Problem –
Leaving out the pictures, return word for word the stretch of entries below from the line holding "278.11 درجة" through the line holding "des Mauges avec".

[Extracted records]
* * *

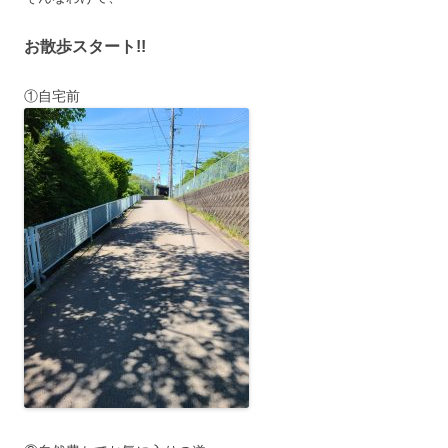
お散歩スタート!!
①自宅前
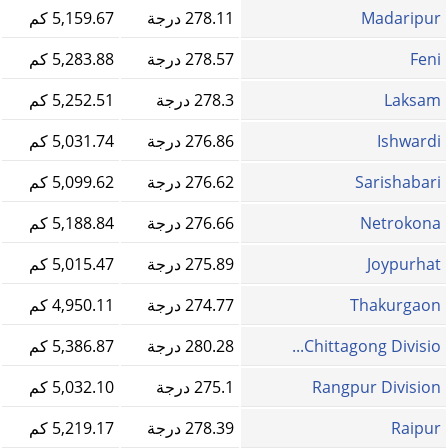
Madaripur
278.11 درجة
5,159.67 كم
Feni
278.57 درجة
5,283.88 كم
Laksam
278.3 درجة
5,252.51 كم
Ishwardi
276.86 درجة
5,031.74 كم
Sarishabari
276.62 درجة
5,099.62 كم
Netrokona
276.66 درجة
5,188.84 كم
Joypurhat
275.89 درجة
5,015.47 كم
Thakurgaon
274.77 درجة
4,950.11 كم
Chittagong Divisio...
280.28 درجة
5,386.87 كم
Rangpur Division
275.1 درجة
5,032.10 كم
Raipur
278.39 درجة
5,219.17 كم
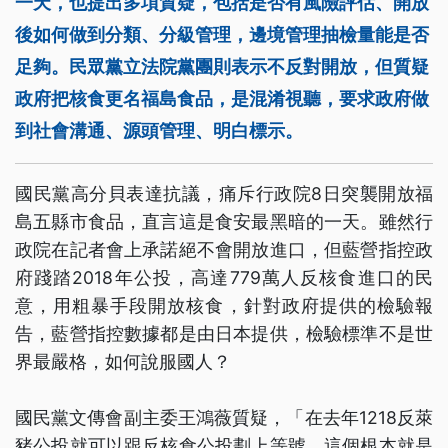
一天，也提出多項質疑，包括是否有風險評估、開放
後如何做到分類、分級管理，邊境管理抽檢量能是否
足夠。民眾黨立法院黨團則表示不反對開放，但質疑
政府把核食更名福島食品，是混淆視聽，要求政府做
到社會溝通、源頭管理、明白標示。
國民黨高分貝表達抗議，痛斥行政院8日突襲開放福
島五縣市食品，直言這是食安最黑暗的一天。雖然行
政院在記者會上承諾絕不會開放進口，但藍營指控政
府踐踏2018年公投，高達779萬人反核食進口的民
意，用粗暴手段開放核食，針對政府提供的檢驗報
告，藍營指控數據都是由日本提供，檢驗標準不是世
界最嚴格，如何說服國人？
國民黨文傳會副主委王鴻薇質疑，「在去年1218反萊
豬公投就可以跟反核食公投劃上等號，這個根本就是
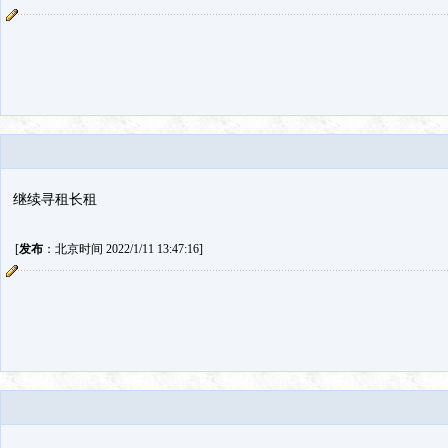
继续寻租长租
[
发布
：北京时间 2022/1/11 13:47:16]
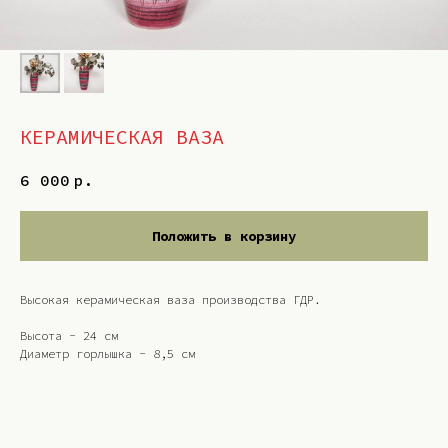
КЕРАМИЧЕСКАЯ ВАЗА
6 000
р.
Положить в корзину
Высокая керамическая ваза производства ГДР.
Высота - 24 см
Диаметр горлышка - 8,5 см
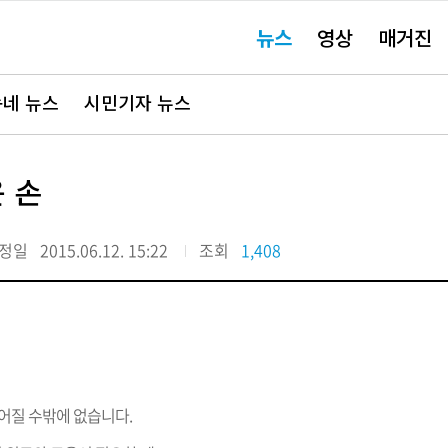
주
뉴스
영상
매거진
요
서
비
스
바
네 뉴스
시민기자 뉴스
로
가
기"
 손
정일
2015.06.12. 15:22
조회
1,408
힘들어질 수밖에 없습니다.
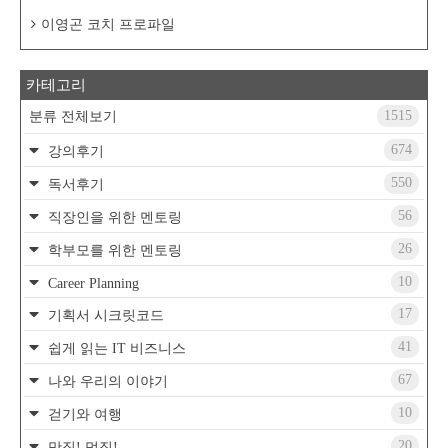
이영곤 코치 프로파일
카테고리
1515
분류 전체보기
674
강의후기
550
독서후기
56
직장인을 위한 멘토링
26
학부모를 위한 멘토링
10
Career Planning
17
기획서 시크릿코드
41
쉽게 읽는 IT 비즈니스
67
나와 우리의 이야기
10
걷기와 여행
20
맛집! 멋집!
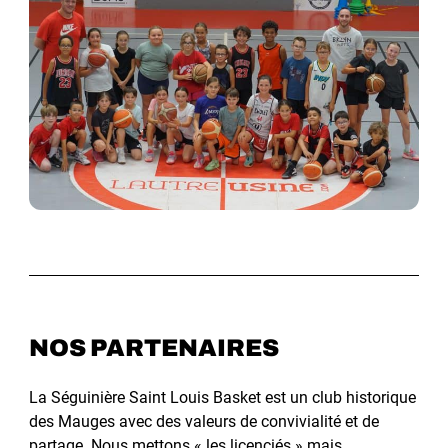
NOS PARTENAIRES
La Séguinière Saint Louis Basket est un club historique
des Mauges avec des valeurs de convivialité et de
partage. Nous mettons « les licenciés » mais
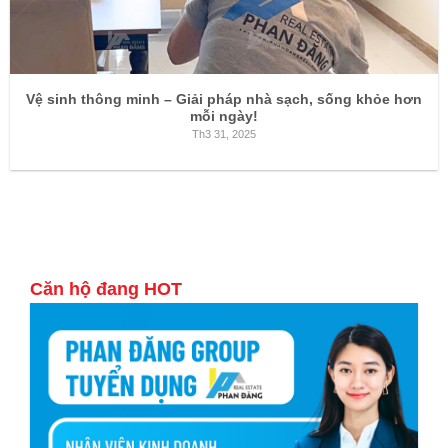
Vệ sinh thông minh – Giải pháp nhà sạch, sống khỏe hơn
mỗi ngày!
Th3 31, 2025
Căn hộ đang HOT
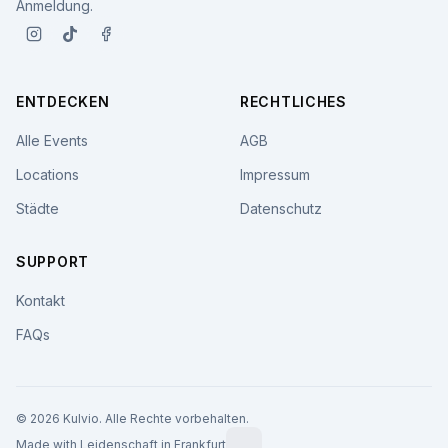
Anmeldung.
ENTDECKEN
RECHTLICHES
Alle Events
AGB
Locations
Impressum
Städte
Datenschutz
SUPPORT
Kontakt
FAQs
© 2026 Kulvio. Alle Rechte vorbehalten.
Made with Leidenschaft in Frankfurt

* * *

Task answer –
278.11 درجة
5,159.67 كم
Feni
278.57 درجة
5,283.88 كم
Laksam
278.3 درجة
5,252.51 كم
Ishwardi
276.86 درجة
5,031.74 كم
Sarishabari
276.62 درجة
5,099.62 كم
Netrokona
276.66 درجة
5,188.84 كم
Joypurhat
275.89 درجة
5,015.47 كم
Thakurgaon
274.77 درجة
4,950.11 كم
Chittagong Divisio...
280.28 درجة
5,386.87 كم
Rangpur Division
275.1 درجة
5,032.10 كم
Raipur
278.39 درجة
5,219.17 كم
一天，也提出多項質疑，包括是否有風險評估、開放
後如何做到分類、分級管理，邊境管理抽檢量能是否
足夠。民眾黨立法院黨團則表示不反對開放，但質疑
政府把核食更名福島食品，是混淆視聽，要求政府做
到社會溝通、源頭管理、明白標示。
國民黨高分貝表達抗議，痛斥行政院8日突襲開放福
島五縣市食品，直言這是食安最黑暗的一天。雖然行
政院在記者會上承諾絕不會開放進口，但藍營指控政
府踐踏2018年公投，高達779萬人反核食進口的民
意，用粗暴手段開放核食，針對政府提供的檢驗報
告，藍營指控數據都是由日本提供，檢驗標準不是世
界最嚴格，如何說服國人？
國民黨文傳會副主委王鴻薇質疑，「在去年1218反萊
豬公投就可以跟反核食公投劃上等號，這個根本就是
继续寻租长租
[
发布
：北京时间 2022/1/11 13:47:16]
КЕРАМИЧЕСКАЯ ВАЗА
6 000
р.
Положить в корзину
Высокая керамическая ваза производства ГДР.
Высота - 24 см
Диаметр горлышка - 8,5 см
주
뉴스
영상
매거진
요
서
비
스
바
네 뉴스
시민기자 뉴스
로
가
기"
 손
정일
2015.06.12. 15:22
조회
1,408
힘들어질 수밖에 없습니다.
이영곤 코치 프로파일
카테고리
1515
분류 전체보기
674
강의후기
550
독서후기
56
직장인을 위한 멘토링
26
학부모를 위한 멘토링
10
Career Planning
17
기획서 시크릿코드
41
쉽게 읽는 IT 비즈니스
67
나와 우리의 이야기
10
걷기와 여행
20
맛집! 멋집!
NOS PARTENAIRES
La Séguinière Saint Louis Basket est un club historique
des Mauges avec des valeurs de convivialité et de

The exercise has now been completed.